The first two strings in each string have first to be split to only get the values in the list, then the resulting list used to initialize a LinkedList:

my $l1 = LinkedList.create($tl1.split: /\s* '->' \s*/);

gfldex challeges the approach: why the split when you can point? Something like this:

my @tests =
   [
      1 → 2 → 3,
      1 → 2 → 3,
      '4 -> 4 -> 4',
   ],
...

my ($l1, $l2, $sumstr) = @$test;
is ($l1 + $l2).Str, $sumstr, "sum leading to $sumstr";

The result is still expressed as a string ($sumstr), because we want to use the stringification to check against the result!

The good thing is that I also got a hint about the implementation, without getting all of it:

multi sub infix:«→»(List \l, \r) {
    |l, |r
}

multi sub infix:«→»(\l, \r) {
    l, r;
}

Of course we’re not dealing with the real LinkedList in the examples above, but the suggestion is easy to follow:

multi sub infix:«→» (*@ls) is assoc<list> {
   return LinkedList.create(@ls) unless @ls[*-1] ~~ LinkedList;
   return @ls.reverse.reduce: -> $t, $h { $t.insert($h); $t };
}

Well… maybe I’m still a bit attached to my Perl accent, so there is actually no need for multi here, and I’m doing some dispatching inside the sub instead of using the multi mechanism.
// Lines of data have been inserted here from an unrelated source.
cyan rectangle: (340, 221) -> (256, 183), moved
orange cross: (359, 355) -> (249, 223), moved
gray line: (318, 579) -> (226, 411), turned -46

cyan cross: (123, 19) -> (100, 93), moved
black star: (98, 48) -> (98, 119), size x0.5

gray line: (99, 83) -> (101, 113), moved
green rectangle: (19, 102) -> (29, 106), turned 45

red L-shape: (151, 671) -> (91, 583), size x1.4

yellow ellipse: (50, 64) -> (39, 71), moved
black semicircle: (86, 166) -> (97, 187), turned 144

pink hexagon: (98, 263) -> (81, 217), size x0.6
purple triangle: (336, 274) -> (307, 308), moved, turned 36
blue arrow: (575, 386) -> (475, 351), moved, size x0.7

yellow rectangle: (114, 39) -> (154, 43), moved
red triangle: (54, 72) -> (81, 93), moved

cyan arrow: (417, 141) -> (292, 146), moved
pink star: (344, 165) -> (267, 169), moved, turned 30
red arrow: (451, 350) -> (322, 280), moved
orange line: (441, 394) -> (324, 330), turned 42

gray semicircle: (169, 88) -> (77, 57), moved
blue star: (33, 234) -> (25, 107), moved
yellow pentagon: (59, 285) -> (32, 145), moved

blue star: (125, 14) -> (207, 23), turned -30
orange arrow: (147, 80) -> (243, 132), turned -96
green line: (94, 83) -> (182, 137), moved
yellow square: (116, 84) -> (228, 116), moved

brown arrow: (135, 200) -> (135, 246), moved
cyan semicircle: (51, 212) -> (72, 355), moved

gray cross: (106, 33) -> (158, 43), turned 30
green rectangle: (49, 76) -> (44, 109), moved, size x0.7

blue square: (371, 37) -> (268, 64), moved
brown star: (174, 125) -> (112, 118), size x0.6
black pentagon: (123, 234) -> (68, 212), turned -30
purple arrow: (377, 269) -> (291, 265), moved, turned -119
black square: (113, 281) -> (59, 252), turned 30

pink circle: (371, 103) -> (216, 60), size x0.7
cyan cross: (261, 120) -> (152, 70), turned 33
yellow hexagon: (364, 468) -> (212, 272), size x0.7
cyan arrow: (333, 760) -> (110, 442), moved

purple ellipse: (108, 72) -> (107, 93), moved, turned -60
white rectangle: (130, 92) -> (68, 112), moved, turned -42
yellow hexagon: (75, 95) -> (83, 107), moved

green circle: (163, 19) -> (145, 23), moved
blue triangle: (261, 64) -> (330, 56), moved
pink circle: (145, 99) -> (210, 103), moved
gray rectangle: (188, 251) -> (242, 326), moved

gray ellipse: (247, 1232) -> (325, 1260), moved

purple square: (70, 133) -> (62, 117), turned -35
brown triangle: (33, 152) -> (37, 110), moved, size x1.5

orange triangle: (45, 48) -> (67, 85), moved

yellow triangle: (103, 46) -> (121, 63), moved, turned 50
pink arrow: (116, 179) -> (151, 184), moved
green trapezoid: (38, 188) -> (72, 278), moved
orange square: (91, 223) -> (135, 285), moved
In this case, though, my point is that I don’t know how to put a slurpy argument element that takes all but the last element 🙄

Here I’m addressing two different cases:

  • adding one or more elements to a pre-existing list;
  • creating a new list from scratch (i.e. a list of elements).

My first implementation was actually leveraging multi:

multi sub infix:«→» ($h, LinkedList $t) is assoc<right> {
   $t.insert($h);
   return $t;
}
multi sub infix:«→» ($h, $t) is assoc<right> {
   return LinkedList.create($h, $t);
}

but you know… I was thinking about using a whole list all at once and avoid calling the sub too many times.

There’s a slight thing that I’m not entirely happy about, that is we are adding new elements from the left. This might be a bit surprising… in general, I would expect this kind of operation to produce a new list, keeping the old one untouched.

Anyway, with this… tests might be compressed in a single line:

is ((1 → 2 → 3) + (3 → 2 → 1)).Str, '4 -> 4 -> 4', 'single test yay!';

Isn’t this cool?!?

Thanks gfldex for keeping the suggestions flow… and stay safe everyone!